Knatsch um Professoren-Auswahl in der Theologischen Fakultät

Kritik löst aus, dass im Berufungsverfahren für die Professur im Bereich «Neues Testament» offenbar keine Frau empfohlen wird. Darum fordern Theologen, dass das Verfahren überprüft oder sogar neu aufgerollt wird.

Lukas Kundert, Kirchenratspräsident der evangelisch-reformierten Kirche BS am Rednerpult. Bild in Lightbox öffnen.

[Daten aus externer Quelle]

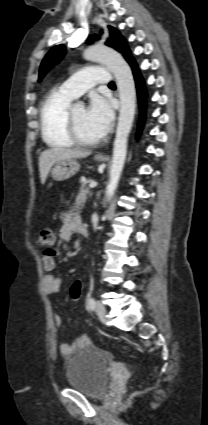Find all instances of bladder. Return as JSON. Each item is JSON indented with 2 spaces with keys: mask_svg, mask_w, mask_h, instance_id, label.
<instances>
[{
  "mask_svg": "<svg viewBox=\"0 0 208 425\" xmlns=\"http://www.w3.org/2000/svg\"><path fill=\"white\" fill-rule=\"evenodd\" d=\"M111 360L110 354L95 348L79 351L69 360L66 383L86 396H102L110 383L108 367Z\"/></svg>",
  "mask_w": 208,
  "mask_h": 425,
  "instance_id": "obj_1",
  "label": "bladder"
}]
</instances>
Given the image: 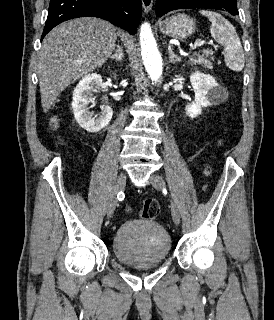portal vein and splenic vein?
<instances>
[{
    "label": "portal vein and splenic vein",
    "instance_id": "obj_1",
    "mask_svg": "<svg viewBox=\"0 0 274 320\" xmlns=\"http://www.w3.org/2000/svg\"><path fill=\"white\" fill-rule=\"evenodd\" d=\"M201 46H202V44H201ZM182 56H185V52H183Z\"/></svg>",
    "mask_w": 274,
    "mask_h": 320
}]
</instances>
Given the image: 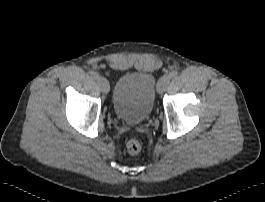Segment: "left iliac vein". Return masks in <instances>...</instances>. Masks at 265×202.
I'll return each instance as SVG.
<instances>
[{"mask_svg":"<svg viewBox=\"0 0 265 202\" xmlns=\"http://www.w3.org/2000/svg\"><path fill=\"white\" fill-rule=\"evenodd\" d=\"M170 83V76L165 75L158 81L157 91L158 93H163L167 90Z\"/></svg>","mask_w":265,"mask_h":202,"instance_id":"1","label":"left iliac vein"}]
</instances>
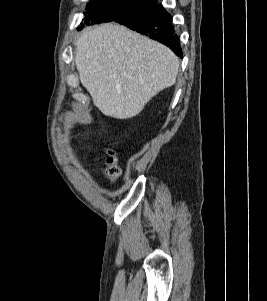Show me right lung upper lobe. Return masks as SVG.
<instances>
[{"label":"right lung upper lobe","mask_w":267,"mask_h":301,"mask_svg":"<svg viewBox=\"0 0 267 301\" xmlns=\"http://www.w3.org/2000/svg\"><path fill=\"white\" fill-rule=\"evenodd\" d=\"M147 1H150L152 3L151 5L156 4V0H147Z\"/></svg>","instance_id":"obj_1"}]
</instances>
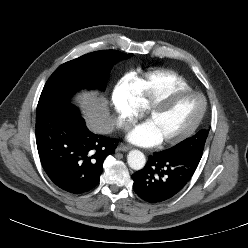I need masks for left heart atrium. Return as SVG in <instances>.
Here are the masks:
<instances>
[{
	"label": "left heart atrium",
	"instance_id": "39dd6f15",
	"mask_svg": "<svg viewBox=\"0 0 248 248\" xmlns=\"http://www.w3.org/2000/svg\"><path fill=\"white\" fill-rule=\"evenodd\" d=\"M127 139L133 144L145 147L155 146L162 141L148 121L133 128L128 133Z\"/></svg>",
	"mask_w": 248,
	"mask_h": 248
}]
</instances>
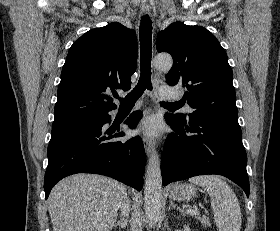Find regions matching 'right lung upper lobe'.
Listing matches in <instances>:
<instances>
[{
    "label": "right lung upper lobe",
    "mask_w": 280,
    "mask_h": 231,
    "mask_svg": "<svg viewBox=\"0 0 280 231\" xmlns=\"http://www.w3.org/2000/svg\"><path fill=\"white\" fill-rule=\"evenodd\" d=\"M137 65L134 30L118 22L86 32L70 47L61 72L53 124L108 113L105 92L131 88Z\"/></svg>",
    "instance_id": "cb5924a9"
}]
</instances>
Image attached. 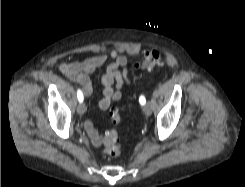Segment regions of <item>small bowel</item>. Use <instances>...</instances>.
<instances>
[{
    "label": "small bowel",
    "mask_w": 245,
    "mask_h": 187,
    "mask_svg": "<svg viewBox=\"0 0 245 187\" xmlns=\"http://www.w3.org/2000/svg\"><path fill=\"white\" fill-rule=\"evenodd\" d=\"M108 59L111 62L101 77L103 96L98 102V107L102 110L108 109L113 102L119 101L123 97L121 89L124 86H134V82L129 75L130 58L117 50H112L108 54H98L80 62L61 63L59 66L61 73L70 81L80 84L84 95L88 97L93 91L89 75L102 67ZM84 127L92 144L96 147L101 146L103 137L95 129L93 121L86 120Z\"/></svg>",
    "instance_id": "c3829d8e"
}]
</instances>
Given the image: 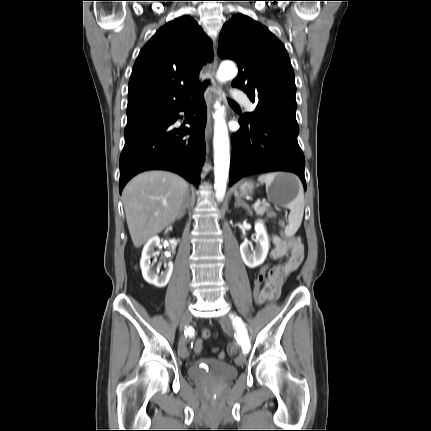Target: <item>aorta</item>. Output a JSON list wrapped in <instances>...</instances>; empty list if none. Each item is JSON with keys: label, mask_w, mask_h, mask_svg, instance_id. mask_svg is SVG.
I'll return each mask as SVG.
<instances>
[{"label": "aorta", "mask_w": 431, "mask_h": 431, "mask_svg": "<svg viewBox=\"0 0 431 431\" xmlns=\"http://www.w3.org/2000/svg\"><path fill=\"white\" fill-rule=\"evenodd\" d=\"M237 75L236 66L229 61L221 63L217 71V79L220 82L233 79ZM216 113L214 115V175L216 198L222 201L226 193V183L230 166V149L227 125L224 118V108L217 102L215 104Z\"/></svg>", "instance_id": "obj_1"}]
</instances>
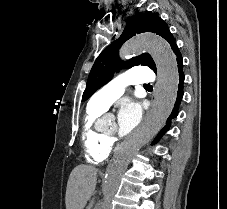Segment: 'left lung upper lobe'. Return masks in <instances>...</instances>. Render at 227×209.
Returning a JSON list of instances; mask_svg holds the SVG:
<instances>
[{"instance_id":"1","label":"left lung upper lobe","mask_w":227,"mask_h":209,"mask_svg":"<svg viewBox=\"0 0 227 209\" xmlns=\"http://www.w3.org/2000/svg\"><path fill=\"white\" fill-rule=\"evenodd\" d=\"M144 32L160 35L167 40L172 50L177 47L167 24L158 16V13H152L151 11L140 12L128 17L126 27L121 36L97 57L90 71L82 100H87L96 90L112 79L115 71L117 72L123 67L124 62L118 57V50L122 44L136 34ZM136 65L148 66L156 72L155 62L148 53L134 57L125 63L126 68Z\"/></svg>"}]
</instances>
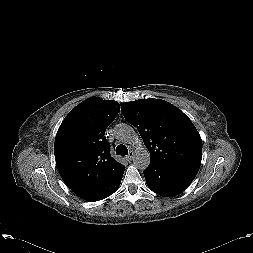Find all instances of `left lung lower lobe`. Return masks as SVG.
I'll list each match as a JSON object with an SVG mask.
<instances>
[{
  "instance_id": "left-lung-lower-lobe-1",
  "label": "left lung lower lobe",
  "mask_w": 253,
  "mask_h": 253,
  "mask_svg": "<svg viewBox=\"0 0 253 253\" xmlns=\"http://www.w3.org/2000/svg\"><path fill=\"white\" fill-rule=\"evenodd\" d=\"M198 171V166L188 163L150 161L143 173L148 187L153 192L172 197L182 193Z\"/></svg>"
}]
</instances>
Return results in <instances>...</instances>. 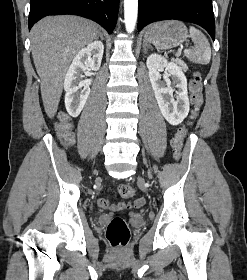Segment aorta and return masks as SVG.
<instances>
[{
	"mask_svg": "<svg viewBox=\"0 0 247 280\" xmlns=\"http://www.w3.org/2000/svg\"><path fill=\"white\" fill-rule=\"evenodd\" d=\"M138 0H124V22L126 31L132 33L136 26Z\"/></svg>",
	"mask_w": 247,
	"mask_h": 280,
	"instance_id": "762f6f07",
	"label": "aorta"
}]
</instances>
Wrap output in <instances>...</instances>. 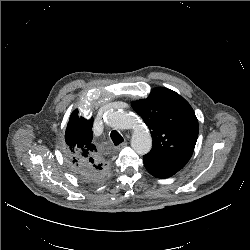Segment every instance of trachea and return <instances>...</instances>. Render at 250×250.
<instances>
[{"label":"trachea","mask_w":250,"mask_h":250,"mask_svg":"<svg viewBox=\"0 0 250 250\" xmlns=\"http://www.w3.org/2000/svg\"><path fill=\"white\" fill-rule=\"evenodd\" d=\"M110 137L115 146L121 144L124 141L123 137L115 130L111 132Z\"/></svg>","instance_id":"trachea-1"}]
</instances>
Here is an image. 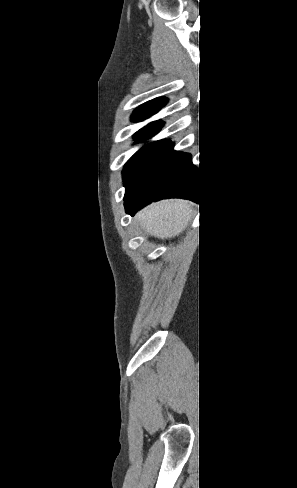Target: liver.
Masks as SVG:
<instances>
[{
	"instance_id": "6515ba94",
	"label": "liver",
	"mask_w": 297,
	"mask_h": 488,
	"mask_svg": "<svg viewBox=\"0 0 297 488\" xmlns=\"http://www.w3.org/2000/svg\"><path fill=\"white\" fill-rule=\"evenodd\" d=\"M195 214L193 203L170 199L146 207L135 219L149 235L164 239L183 232Z\"/></svg>"
}]
</instances>
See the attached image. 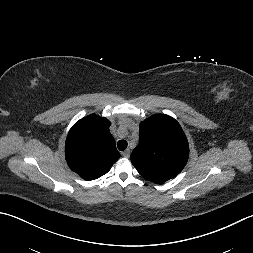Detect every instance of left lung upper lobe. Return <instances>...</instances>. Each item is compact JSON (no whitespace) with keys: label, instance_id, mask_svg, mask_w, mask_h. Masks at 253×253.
Returning <instances> with one entry per match:
<instances>
[{"label":"left lung upper lobe","instance_id":"left-lung-upper-lobe-1","mask_svg":"<svg viewBox=\"0 0 253 253\" xmlns=\"http://www.w3.org/2000/svg\"><path fill=\"white\" fill-rule=\"evenodd\" d=\"M187 138L172 117L154 115L140 124V143L131 154V161L147 180L164 183L178 175L187 163Z\"/></svg>","mask_w":253,"mask_h":253}]
</instances>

Bildlegende: Exponiert sich mit Kritik: Kirchenratspräsident Lukas Kundert moniert Auswahlverfahren für Theologie-Professur. Juri Weiss

Erster Kritiker des Auswahlverfahrens ist der jetzige Neu-Testamentler an der Universität Basel: Ekkehard Stegemann hat beim Rektor der Universität Basel Protest eingelegt gegen das Wahlverfahren für seine Nachfolge an der eigenen Fakultät. Ein spezieller Vorgang, den Stegemann aber nicht weiter kommentieren kann: Weil es sich nun um ein laufendes Verfahren handle, könne er nicht Stellung nehmen.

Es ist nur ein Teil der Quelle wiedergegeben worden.